We were on a group outing at a craft store when my first clue came, not only about how my gift might be received, but also about the true nature of their "friendship". I had only recently quizzed them about color preferences, responding to questions about why I needed to know with just because I need to know (we were already in the habit of giving gifts and this was asked during the early planning phase of our Christmas party). While looking at amigurumi knitting books, they began bantering back and forth comments along the lines of " what's your favorite animal and what's your favorite color??? I'll knit your favorite for you" and so on. At face value, it would seem to be silly conversation, but the truth ran deeper. Call me hypersensitive if you will, but true colors were shown in those comments. I learned.
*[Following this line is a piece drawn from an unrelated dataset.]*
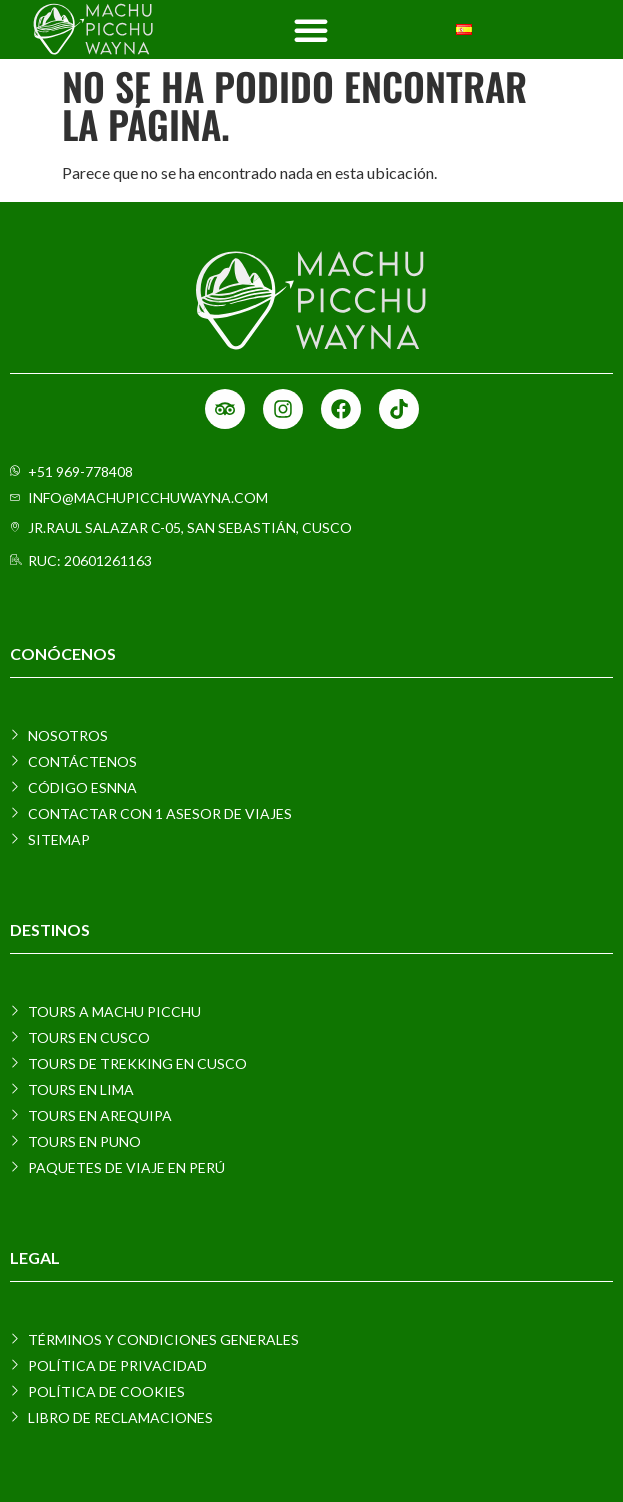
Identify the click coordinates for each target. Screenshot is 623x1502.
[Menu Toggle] (311, 30)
Since that time there have only been a few more incidents that have taken me aback. There was a "friend" that came into possession of a fair amount of yarn. She is not a crafter, so she asked if I might like to have it. She sent it to me, and then the phone calls/texts started coming. "My niece is having a baby, would you use some of it to make a baby sweater?" So I did...and a hat...and booties...and mittens. (There was a lot of one perfect yarn). Mailed it off and have not heard a single peep from her since. No acknowledgement that it was even received-it was, I checked the signature line on UPS tracking. Lesson learned, again.
The moral of the story is that some people in your life are knitworthy and some are not. Even among those that ARE knitworthy, powers of discernment must be used when choosing yarn. I freely admit to being a yarn snob and prefer the quality and performance of higher end yarns. But there is a place for more budget friendly workhorse yarns...primarily for the silly/funny "oooooh please make it for me" projects my adult sons come up with. I know going in, it is a novelty item request and will be cast aside quickly. And that's okay. As for others in my circle of knitworthy family and friends, know that much love goes in every single stitch. The time required to complete a project is precious, hard to find spare time that has been devoted solely to you.
The overall moral of this story, is please be gentle with your fiber loving family/friends. We love what we do and the love put into a project stays with it, so to speak. You can't buy love, which, of course, makes handmade gifts priceless.
So, don't be the Grinch that ruins Knitmas (any time of the year).